OSDev.org

Posted: **Tue Mar 12, 2024 5:27 pm**

I've been thinking about how to best represent process memory maps and am curious about what others have come up with. Right now, I'm just doing something simple with having an array of "regions", where each region has a start,end,permissions,etc... which is "ok", but definitely is inefficient for certain operations.

I believe the requirements generally are:

* entries need to be non-overlapping, so detecting overlaps should be made easy
* at least two entries (heap and stack) should be extendable, so detecting the bounds of the nearest region in a given direction should be made easy
* ideally, finding holes of a given size should also be easy, so things like mmap can be efficiently implemented.

So, what have people done? Do they just use a sorted array and brute force it knowing that there won't be THAT many regions per process? or is there a clever data structure I'm not thinking of?

Posted: **Tue Mar 12, 2024 8:30 pm**

My idea is to use two collections. One will be a binary tree with each entry indexed by address and length. This will be used for looking up addresses in a page fault, so it provides the mapping address-->(file, offset). The other will be some collection of free blocks. Haven't decided on the exact collection yet. But all of the free virtual memory must be in there. I know that in practice I will also need to look up addresses in there, and that mmap() can be tasked with finding "the first free block of size x at or above address y", and I am not sure how to solve that one yet. A sorted array would be nice if not for the fact that this structure is likely to change all the time.

proxy wrote:Do they just use a sorted array and brute force it knowing that there won't be THAT many regions per process?

My firefox is currently running with 662 lines in /proc/self/maps. I am sure for mpv it would be even more. Recent versions of binutils create four mappings per dynamic library, and mpv is linked against 333 libraries. So yes, you can probably expect around 1500-2000 mappings in a process on the high side.

Posted: **Wed Mar 13, 2024 1:41 am**

I'm using the page table entries themselves for this. I also use some of the reserved bits for copy-on-write and to trigger a kernel mode callback.

I do not support the Unix model where everything is based on fork, as this is quite inefficient. Instead, I handle fork as a special case and build-up custom structures for this that normally do not exist. The normal way of creating a process is by actually creating a new paging structure, rather than forking the existing. Much like how Windows does too.

Posted: **Wed Mar 13, 2024 9:00 am**

rdos wrote:I do not support the Unix model where everything is based on fork, as this is quite inefficient. Instead, I handle fork as a special case and build-up custom structures for this that normally do not exist. The normal way of creating a process is by actually creating a new paging structure, rather than forking the existing. Much like how Windows does too.

Yeah, I also am not going for a fork/exec model. Unlike Linux, where "everything is a process", and threads are just multiple processes which happen to share the same address space (i know, over simplified); My design is more like I learned in college. That is, a process is simply an address space and associated resources file handles, and threads are streams of execution which exist in a given process. So to launch a new application, I simply create a new Process object, where it can inherit some things from its parent process such as file handles, and then I just attach a main thread to it.

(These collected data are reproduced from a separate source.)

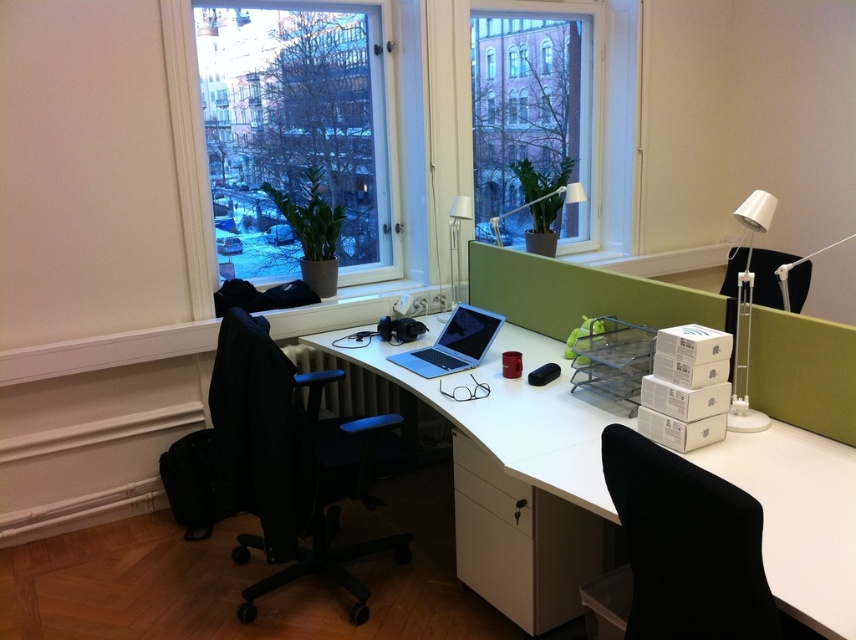 Based on the photo, is white glossy computer desk at center bigger than clear glass window at upper center?

Yes, white glossy computer desk at center is bigger than clear glass window at upper center.

Can you confirm if white glossy computer desk at center is positioned to the left of clear glass window at upper center?

Indeed, white glossy computer desk at center is positioned on the left side of clear glass window at upper center.

Who is more forward, (520, 474) or (501, 102)?

Point (520, 474)

The image size is (856, 640). Find the location of `white glossy computer desk at center`. white glossy computer desk at center is located at coordinates (510, 412).

This screenshot has height=640, width=856. Describe the element at coordinates (687, 545) in the screenshot. I see `black fabric swivel chair at lower right` at that location.

Does black fabric swivel chair at lower right appear over clear glass window at center?

No, black fabric swivel chair at lower right is not above clear glass window at center.

Is point (635, 592) closer to viewer compared to point (494, 65)?

Yes, point (635, 592) is in front of point (494, 65).

Find the location of a particular element. The height and width of the screenshot is (640, 856). black fabric swivel chair at lower right is located at coordinates (687, 545).

Is clear glass window at upper center positioned behind sleek silver laptop at center?

Yes, it is.

Does clear glass window at upper center appear on the left side of sleek silver laptop at center?

Incorrect, clear glass window at upper center is not on the left side of sleek silver laptop at center.

I want to click on clear glass window at upper center, so pyautogui.click(x=528, y=104). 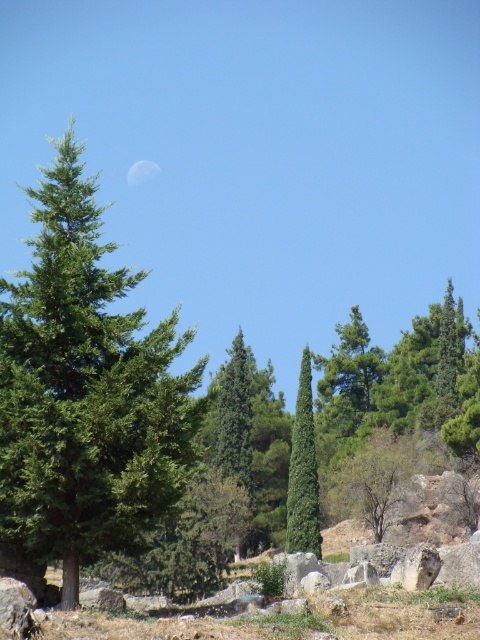 Does green needle-like at center appear on the right side of green matte tree at center?

Answer: Incorrect, green needle-like at center is not on the right side of green matte tree at center.

Find the location of `green needle-like at center`. green needle-like at center is located at coordinates (85, 388).

Does point (81, 275) come closer to viewer compared to point (288, 518)?

That is True.

This screenshot has width=480, height=640. What are the coordinates of `green needle-like at center` in the screenshot? It's located at (85, 388). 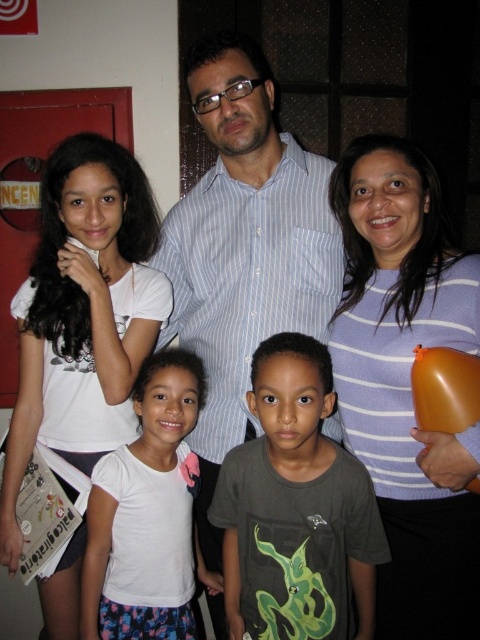 Is purple striped sweater at upper right positioned in front of white cotton shirt at center?

That is True.

Who is more forward, (429, 545) or (141, 474)?

Point (429, 545) is more forward.

Which is behind, point (343, 348) or point (187, 634)?

The point (187, 634) is more distant.

Identify the location of purple striped sweater at upper right. (407, 381).

Does point (405, 218) come farther from viewer compared to point (216, 269)?

No, (405, 218) is in front of (216, 269).

Who is positioned more to the right, purple striped sweater at upper right or blue striped shirt at center?

purple striped sweater at upper right

Between point (467, 602) and point (208, 289), which one is positioned behind?

Point (208, 289)

This screenshot has height=640, width=480. I want to click on purple striped sweater at upper right, so point(407,381).

Does purple striped sweater at upper right come behind dark gray t-shirt at center?

No, purple striped sweater at upper right is closer to the viewer.

Who is more forward, (351,289) or (276,609)?

Positioned in front is point (276,609).

Which is in front, point (356, 426) or point (285, 593)?

Point (285, 593) is in front.

At what (x,y) coordinates should I click in order to perform the action: click on purple striped sweater at upper right. Please return your answer as a coordinate pair (x, y). The height and width of the screenshot is (640, 480). Looking at the image, I should click on (407, 381). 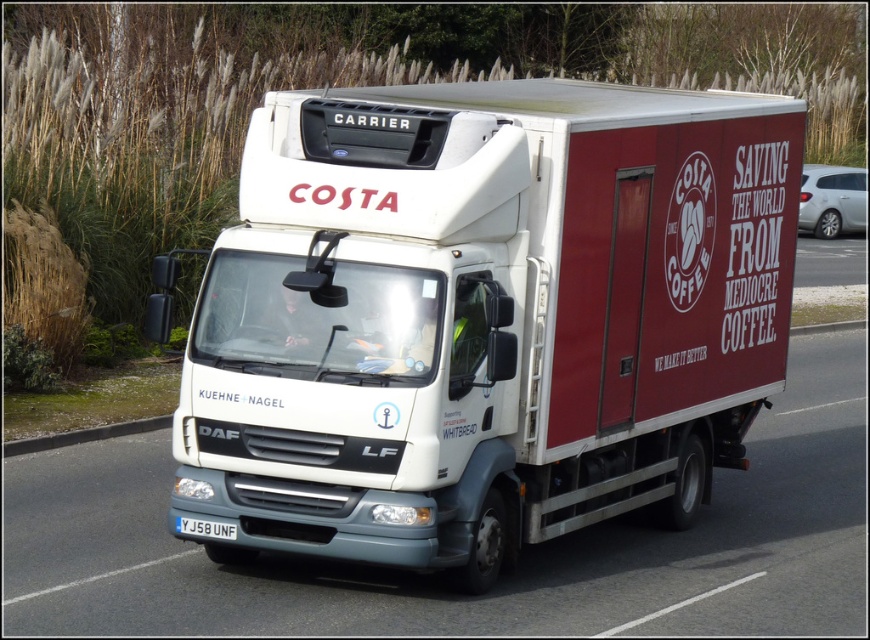 Is point (770, 371) farther from camera compared to point (231, 538)?

Yes.

Does white matte truck at center come behind white plastic license plate at center?

No, it is in front of white plastic license plate at center.

The width and height of the screenshot is (870, 640). What do you see at coordinates (485, 316) in the screenshot?
I see `white matte truck at center` at bounding box center [485, 316].

Locate an element on the screen. Image resolution: width=870 pixels, height=640 pixels. white matte truck at center is located at coordinates (485, 316). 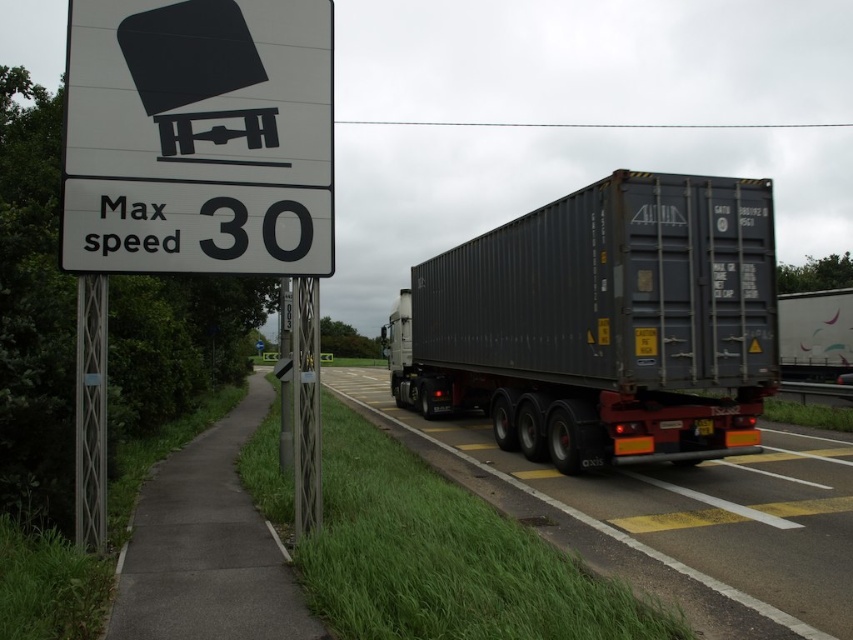 Which is above, matte black trailer truck at center or white paper sign at upper left?

white paper sign at upper left is higher up.

Is matte black trailer truck at center positioned at the back of white paper sign at upper left?

Yes, matte black trailer truck at center is behind white paper sign at upper left.

Locate an element on the screen. This screenshot has width=853, height=640. matte black trailer truck at center is located at coordinates (602, 323).

Does matte black trailer truck at center appear over metallic gray trailer at center?

Yes.

What are the coordinates of `matte black trailer truck at center` in the screenshot? It's located at (602, 323).

The image size is (853, 640). I want to click on matte black trailer truck at center, so click(x=602, y=323).

Is white paper sign at upper left positioned in front of metallic gray trailer at center?

No, white paper sign at upper left is behind metallic gray trailer at center.

Does white paper sign at upper left have a lesser height compared to metallic gray trailer at center?

No, white paper sign at upper left is not shorter than metallic gray trailer at center.

Between point (253, 202) and point (370, 401), which one is positioned in front?

Point (253, 202) is more forward.

Identify the location of white paper sign at upper left. (198, 136). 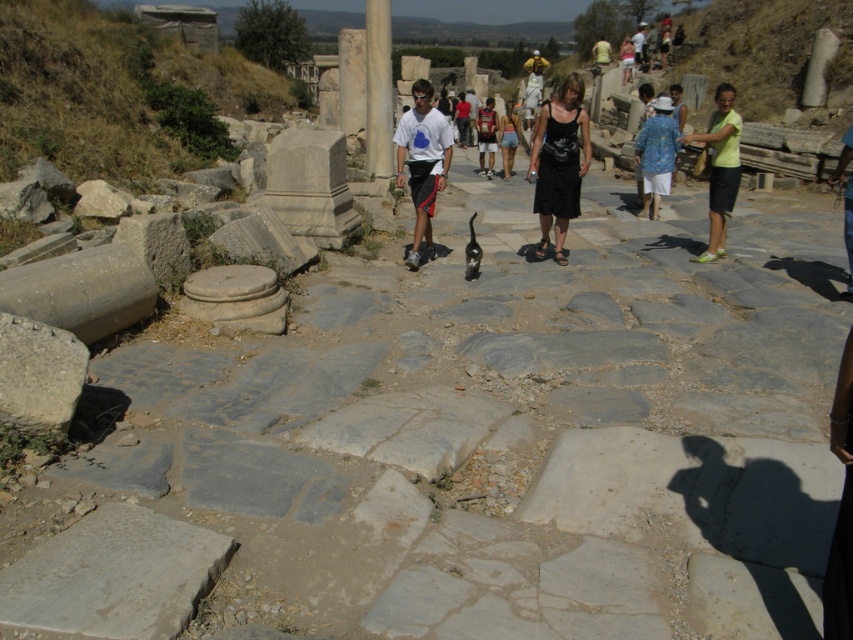 You are a tour guide leading a group at the archaeological site. You notice two visitors wearing a black cotton dress at center and a light green fabric shirt at right. Which visitor is standing more to the left side of the path?

The black cotton dress at center is positioned on the left side of the light green fabric shirt at right, so the visitor in the black cotton dress at center is standing more to the left side of the path.

You are a tour guide at the archaeological site. You notice two visitors wearing a black cotton dress at center and a light green fabric shirt at right. From your current position, which visitor is standing closer to the ground?

The black cotton dress at center is located below light green fabric shirt at right, so the visitor wearing the black cotton dress at center is standing closer to the ground. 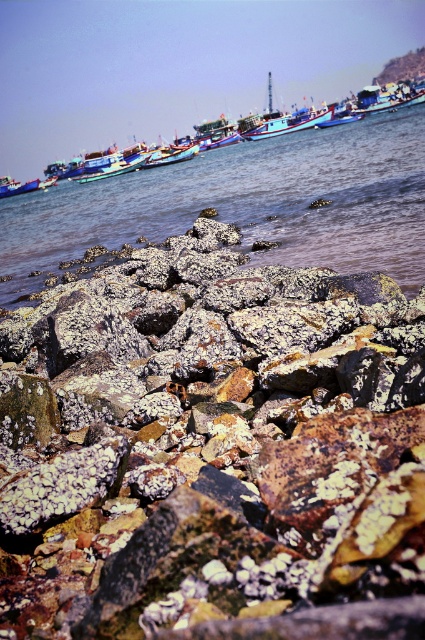 Question: Is clear water at center smaller than metallic blue boat at left?

Choices:
 (A) yes
 (B) no

Answer: (B)

Question: Among these objects, which one is nearest to the camera?

Choices:
 (A) metallic blue boat at center
 (B) wooden boat at center

Answer: (B)

Question: Is speckled rock at center positioned behind metallic blue boat at left?

Choices:
 (A) no
 (B) yes

Answer: (A)

Question: Which point appears farthest from the camera in this image?

Choices:
 (A) (319, 118)
 (B) (172, 168)
 (C) (16, 184)

Answer: (C)

Question: Is clear water at center above blue painted wooden boat at upper center?

Choices:
 (A) no
 (B) yes

Answer: (A)

Question: Which object is closer to the camera taking this photo?

Choices:
 (A) clear water at center
 (B) blue painted wooden boat at upper center
 (C) speckled rock at center
 (D) blue painted wooden boat at center

Answer: (C) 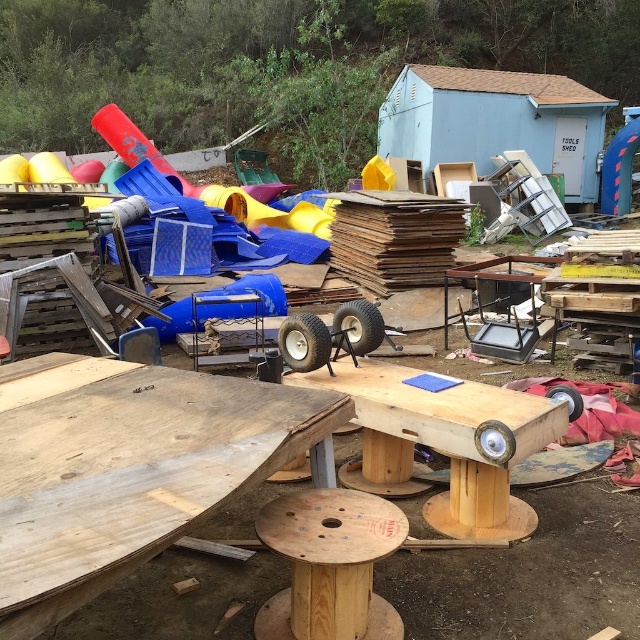 You are a worker trying to move a large box that requires a surface larger than the wooden plank at center. Is the brown cardboard at center a suitable replacement?

The wooden plank at center is smaller than brown cardboard at center, so the brown cardboard at center is larger and can be used as a suitable replacement.

You are organizing a small outdoor event and need to set up a table and a shed. The wooden spool table at center and the blue painted wood shed at upper center are available. Which one should you place first if you want to ensure visibility from the entrance?

The wooden spool table at center is shorter than the blue painted wood shed at upper center. Therefore, you should place the wooden spool table at center first to ensure the taller shed doesn t block the view of the table from the entrance.

You are organizing a small outdoor event and need to set up a table and a shed. You have the wooden spool table at center and the blue painted wood shed at upper center. Which one should you choose if you want the larger structure for shelter?

The blue painted wood shed at upper center is larger in size compared to the wooden spool table at center, so it would be the better choice for shelter. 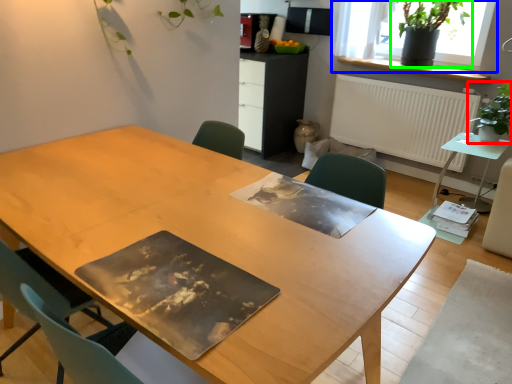 Question: Considering the real-world distances, which object is farthest from houseplant (highlighted by a red box)? window (highlighted by a blue box) or houseplant (highlighted by a green box)?

Choices:
 (A) window
 (B) houseplant

Answer: (B) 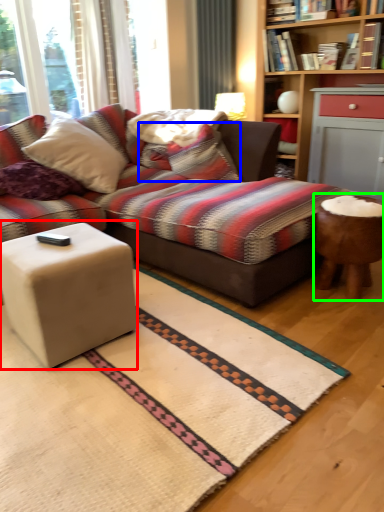 Question: Which object is the farthest from coffee table (highlighted by a red box)? Choose among these: pillow (highlighted by a blue box) or table (highlighted by a green box).

Choices:
 (A) pillow
 (B) table

Answer: (A) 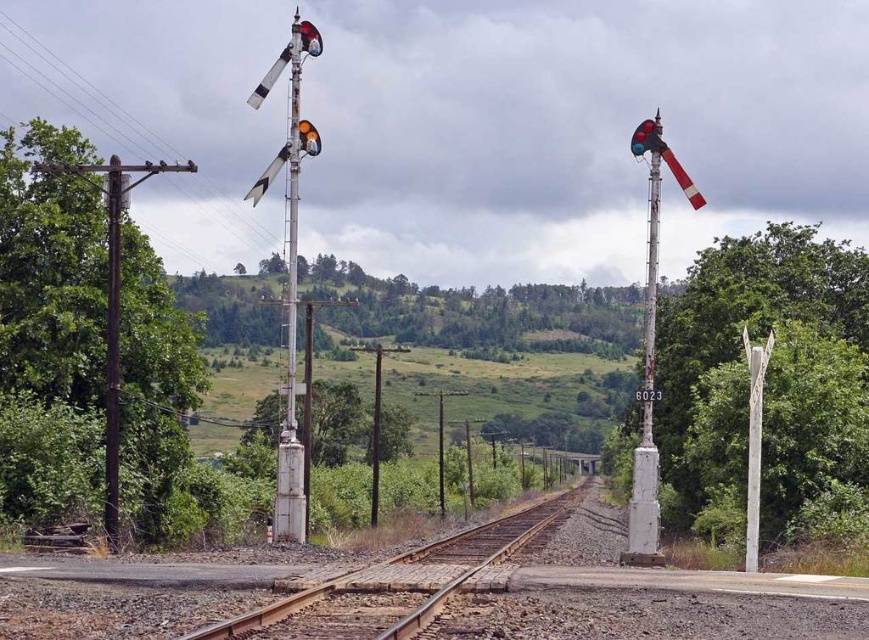 From the picture: You are a delivery driver approaching the railway crossing and need to know if your truck can pass through. The truck is 2 meters wide. Can you determine if the space between the white concrete pole at center and the smooth white pole at left is wide enough for your truck?

The white concrete pole at center might be wider than smooth white pole at left, so the space between them may not be wide enough for the truck. It is safer to check the actual width before proceeding.

You are a maintenance worker checking the railway crossing. You need to determine if the brown gravel train track at center is taller than the white painted metal pole at left. Based on the scene, what can you conclude?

So my syscall for launch a process is just "sys_spawn" which aesthetically looks like linux's exec, except that there is no fork, it just creates a process and adds a thread to it and moves on. I like this because it's just dead simple (in my mind).

Posted: **Wed Mar 13, 2024 9:05 am**

rdos wrote:I'm using the page table entries themselves for this. I also use some of the reserved bits for copy-on-write and to trigger a kernel mode callback.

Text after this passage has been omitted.